Problem details: Below are some entries. Transcribe the lines from the one holding "Localize each UI" to the one holding "List every element", inclusive, but not the pictures among them.

Information provided:
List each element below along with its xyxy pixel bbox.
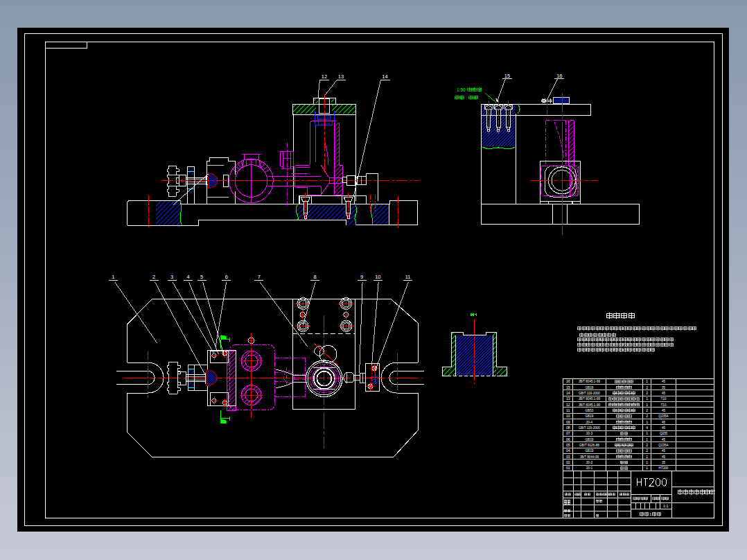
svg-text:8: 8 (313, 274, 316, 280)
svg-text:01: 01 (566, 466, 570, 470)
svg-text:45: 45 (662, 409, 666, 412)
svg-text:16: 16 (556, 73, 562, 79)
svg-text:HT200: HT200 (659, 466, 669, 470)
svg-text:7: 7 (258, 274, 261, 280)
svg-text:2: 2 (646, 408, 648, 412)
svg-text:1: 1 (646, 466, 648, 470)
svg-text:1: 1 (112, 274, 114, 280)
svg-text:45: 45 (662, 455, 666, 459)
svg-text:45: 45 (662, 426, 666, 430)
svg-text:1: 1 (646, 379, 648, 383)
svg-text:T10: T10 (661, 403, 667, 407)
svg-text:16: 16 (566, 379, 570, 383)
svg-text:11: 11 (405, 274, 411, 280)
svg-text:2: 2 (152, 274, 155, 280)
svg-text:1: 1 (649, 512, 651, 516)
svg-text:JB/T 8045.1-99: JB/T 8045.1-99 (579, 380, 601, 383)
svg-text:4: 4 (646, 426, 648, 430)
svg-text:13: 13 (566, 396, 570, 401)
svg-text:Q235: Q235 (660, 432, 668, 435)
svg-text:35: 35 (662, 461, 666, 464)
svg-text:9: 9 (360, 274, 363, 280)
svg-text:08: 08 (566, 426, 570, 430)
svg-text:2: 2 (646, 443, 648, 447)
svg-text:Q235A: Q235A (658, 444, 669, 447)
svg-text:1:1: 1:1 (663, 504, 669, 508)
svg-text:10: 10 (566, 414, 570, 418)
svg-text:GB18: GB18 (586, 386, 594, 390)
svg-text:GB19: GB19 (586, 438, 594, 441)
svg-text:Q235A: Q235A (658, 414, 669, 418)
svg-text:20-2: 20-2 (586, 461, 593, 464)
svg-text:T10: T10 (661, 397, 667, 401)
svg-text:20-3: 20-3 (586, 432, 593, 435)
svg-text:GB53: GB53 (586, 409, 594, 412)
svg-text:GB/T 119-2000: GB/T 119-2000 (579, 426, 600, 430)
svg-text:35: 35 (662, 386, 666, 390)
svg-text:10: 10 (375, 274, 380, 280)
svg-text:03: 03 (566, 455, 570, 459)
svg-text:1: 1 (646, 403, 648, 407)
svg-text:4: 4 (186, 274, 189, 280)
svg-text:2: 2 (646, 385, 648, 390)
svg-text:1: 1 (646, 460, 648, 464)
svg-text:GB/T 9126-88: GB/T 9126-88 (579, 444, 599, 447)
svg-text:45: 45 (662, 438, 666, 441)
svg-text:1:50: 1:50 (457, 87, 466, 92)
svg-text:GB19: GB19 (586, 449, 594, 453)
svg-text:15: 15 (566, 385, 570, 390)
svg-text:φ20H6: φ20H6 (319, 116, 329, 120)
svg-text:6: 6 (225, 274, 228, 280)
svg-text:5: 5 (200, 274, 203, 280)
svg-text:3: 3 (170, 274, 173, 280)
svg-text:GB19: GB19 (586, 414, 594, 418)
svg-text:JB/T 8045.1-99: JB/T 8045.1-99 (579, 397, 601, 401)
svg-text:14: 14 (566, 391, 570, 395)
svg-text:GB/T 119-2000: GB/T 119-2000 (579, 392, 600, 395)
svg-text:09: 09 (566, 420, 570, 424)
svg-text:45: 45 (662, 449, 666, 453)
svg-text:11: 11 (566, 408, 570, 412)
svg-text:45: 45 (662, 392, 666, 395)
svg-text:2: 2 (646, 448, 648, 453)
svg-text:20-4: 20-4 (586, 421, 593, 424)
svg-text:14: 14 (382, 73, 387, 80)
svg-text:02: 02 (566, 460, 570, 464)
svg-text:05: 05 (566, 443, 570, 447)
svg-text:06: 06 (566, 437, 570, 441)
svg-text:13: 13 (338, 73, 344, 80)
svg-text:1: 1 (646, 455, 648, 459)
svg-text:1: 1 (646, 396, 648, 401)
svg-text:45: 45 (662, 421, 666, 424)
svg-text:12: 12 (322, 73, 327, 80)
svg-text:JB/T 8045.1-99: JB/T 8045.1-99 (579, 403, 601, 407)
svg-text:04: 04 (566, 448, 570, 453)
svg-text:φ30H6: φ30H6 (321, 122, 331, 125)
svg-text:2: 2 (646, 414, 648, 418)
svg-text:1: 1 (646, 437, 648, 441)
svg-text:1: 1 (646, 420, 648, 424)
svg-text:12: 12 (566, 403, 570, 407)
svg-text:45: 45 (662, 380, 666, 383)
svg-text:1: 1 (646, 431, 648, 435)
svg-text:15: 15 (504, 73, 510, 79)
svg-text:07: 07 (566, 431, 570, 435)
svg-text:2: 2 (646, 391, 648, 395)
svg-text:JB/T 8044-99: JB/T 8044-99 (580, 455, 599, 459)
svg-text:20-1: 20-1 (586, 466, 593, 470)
---
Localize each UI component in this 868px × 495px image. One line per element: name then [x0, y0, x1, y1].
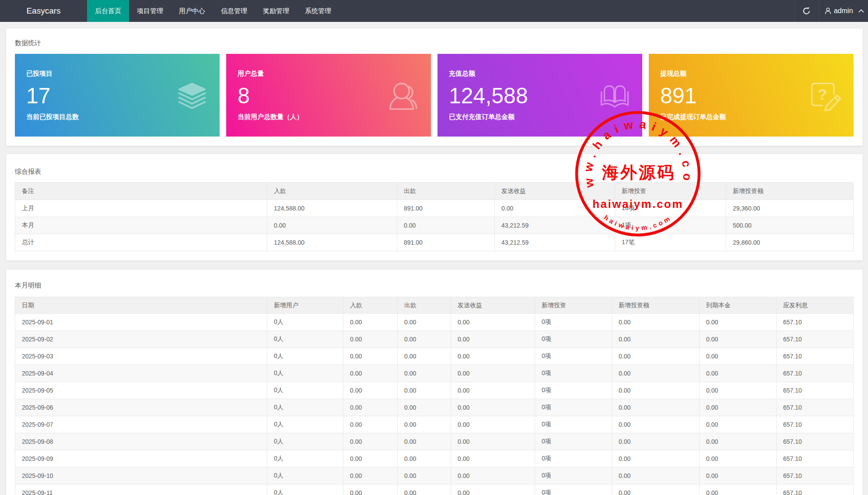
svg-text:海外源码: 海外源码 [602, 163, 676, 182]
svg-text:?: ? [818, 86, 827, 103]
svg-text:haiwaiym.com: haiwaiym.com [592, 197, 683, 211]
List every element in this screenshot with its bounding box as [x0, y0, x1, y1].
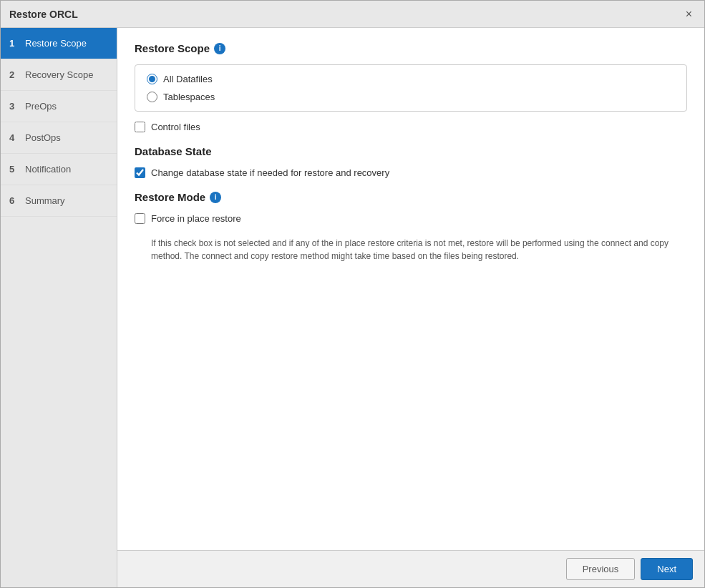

Task response:
Localize each UI component in this 868px × 495px image. One line per element: name then [x0, y0, x1, y1].
svg-text:海外源码: 海外源码 [602, 163, 676, 182]
svg-text:?: ? [818, 86, 827, 103]
svg-text:haiwaiym.com: haiwaiym.com [592, 197, 683, 211]
List every element in this screenshot with its bounding box as [x0, y0, x1, y1].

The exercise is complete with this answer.